(Reuters) – The U.S. Federal Reserve looks at a wide range of indicators in gauging how close the economy is to reaching full employment, Fed Chair Jerome Powell said on Tuesday, as he reiterated the benefits of targeting workers who often remain on the sidelines.
“When we assess whether we are at maximum employment, we purposely look at a wide range of indicators,” Powell told a virtual conference on diversity and inclusion in economics, finance, and central banking, co-hosted by the Fed alongside other major central banks.
In doing so the Fed is attentive to labor market disparities, “rather than just the headline numbers,” Powell said as he noted an economy is healthier and stronger when as many people as possible are able to work.
The Fed will begin later this month to remove the first pillar of extraordinary stimulus it introduced in March 2020 to shield the economy from the COVID-19 pandemic, when starts to taper its massive bond buys.
Fed officials have pointed to strong economic growth and job gains as proof the economy can begin to stand on its own. But Powell last week also said the Fed would remain patient and prioritize further strides towards maximum employment before raising interest rates, despite jitters over higher-than-expected inflation.
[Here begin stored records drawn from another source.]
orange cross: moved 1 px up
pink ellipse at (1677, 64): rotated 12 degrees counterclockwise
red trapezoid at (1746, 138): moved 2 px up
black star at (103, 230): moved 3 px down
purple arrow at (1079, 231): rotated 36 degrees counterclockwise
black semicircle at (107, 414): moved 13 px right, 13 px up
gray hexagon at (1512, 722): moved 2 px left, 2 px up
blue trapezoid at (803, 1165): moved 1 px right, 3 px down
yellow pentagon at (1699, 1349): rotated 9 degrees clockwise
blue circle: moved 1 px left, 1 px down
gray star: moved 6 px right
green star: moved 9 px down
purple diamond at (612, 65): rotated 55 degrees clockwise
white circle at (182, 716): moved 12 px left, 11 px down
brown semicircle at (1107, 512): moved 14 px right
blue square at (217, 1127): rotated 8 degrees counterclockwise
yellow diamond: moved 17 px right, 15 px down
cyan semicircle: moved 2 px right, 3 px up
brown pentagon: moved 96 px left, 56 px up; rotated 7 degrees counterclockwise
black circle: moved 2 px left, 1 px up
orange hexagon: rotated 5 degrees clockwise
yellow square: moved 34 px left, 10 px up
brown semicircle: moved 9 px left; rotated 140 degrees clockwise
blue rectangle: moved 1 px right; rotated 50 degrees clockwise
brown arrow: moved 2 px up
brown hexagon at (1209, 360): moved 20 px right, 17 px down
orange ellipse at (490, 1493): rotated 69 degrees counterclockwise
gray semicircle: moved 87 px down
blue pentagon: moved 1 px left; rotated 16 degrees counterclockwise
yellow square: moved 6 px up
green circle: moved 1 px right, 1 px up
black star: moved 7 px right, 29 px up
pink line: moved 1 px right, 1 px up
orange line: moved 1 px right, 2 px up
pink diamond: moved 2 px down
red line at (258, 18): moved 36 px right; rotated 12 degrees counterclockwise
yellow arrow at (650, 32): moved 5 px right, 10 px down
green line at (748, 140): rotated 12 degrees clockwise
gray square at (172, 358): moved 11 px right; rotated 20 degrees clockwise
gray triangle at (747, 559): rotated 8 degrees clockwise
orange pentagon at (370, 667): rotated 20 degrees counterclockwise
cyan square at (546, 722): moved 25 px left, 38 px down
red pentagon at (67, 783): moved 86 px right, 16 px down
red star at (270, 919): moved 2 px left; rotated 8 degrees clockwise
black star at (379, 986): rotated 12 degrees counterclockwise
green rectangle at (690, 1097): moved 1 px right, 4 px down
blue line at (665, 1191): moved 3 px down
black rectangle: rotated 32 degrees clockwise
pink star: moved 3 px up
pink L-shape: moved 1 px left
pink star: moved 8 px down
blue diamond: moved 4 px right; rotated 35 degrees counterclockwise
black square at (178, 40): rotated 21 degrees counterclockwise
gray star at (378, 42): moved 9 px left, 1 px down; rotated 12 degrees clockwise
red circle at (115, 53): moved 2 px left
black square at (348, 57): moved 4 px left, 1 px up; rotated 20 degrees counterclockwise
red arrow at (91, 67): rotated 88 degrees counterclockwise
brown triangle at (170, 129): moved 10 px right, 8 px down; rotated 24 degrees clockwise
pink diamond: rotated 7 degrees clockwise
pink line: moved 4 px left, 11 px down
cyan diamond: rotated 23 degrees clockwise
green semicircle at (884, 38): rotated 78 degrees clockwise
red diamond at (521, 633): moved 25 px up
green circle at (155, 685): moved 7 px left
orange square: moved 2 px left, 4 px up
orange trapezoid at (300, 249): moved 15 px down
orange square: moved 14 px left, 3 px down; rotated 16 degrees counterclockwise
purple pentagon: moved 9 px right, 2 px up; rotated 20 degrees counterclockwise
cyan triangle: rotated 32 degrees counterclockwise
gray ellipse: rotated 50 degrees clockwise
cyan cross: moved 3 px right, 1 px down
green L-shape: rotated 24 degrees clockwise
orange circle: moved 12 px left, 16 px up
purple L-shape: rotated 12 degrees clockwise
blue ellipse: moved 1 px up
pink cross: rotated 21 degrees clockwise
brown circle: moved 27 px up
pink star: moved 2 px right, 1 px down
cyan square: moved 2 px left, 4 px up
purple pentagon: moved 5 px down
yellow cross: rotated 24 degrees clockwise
But there is increasing debate among policymakers about how many more jobs the economy can add, and how much longer high inflation can be tolerated with investors currently expecting an increase in interest rate in the middle of next year.
Job growth has averaged 582,000 per month this year but the labor force is down 3 million from its pre-pandemic level.
An announcement on whether U.S. President Joe Biden will renominate Powell to a second term as head of the central bank is expected soon.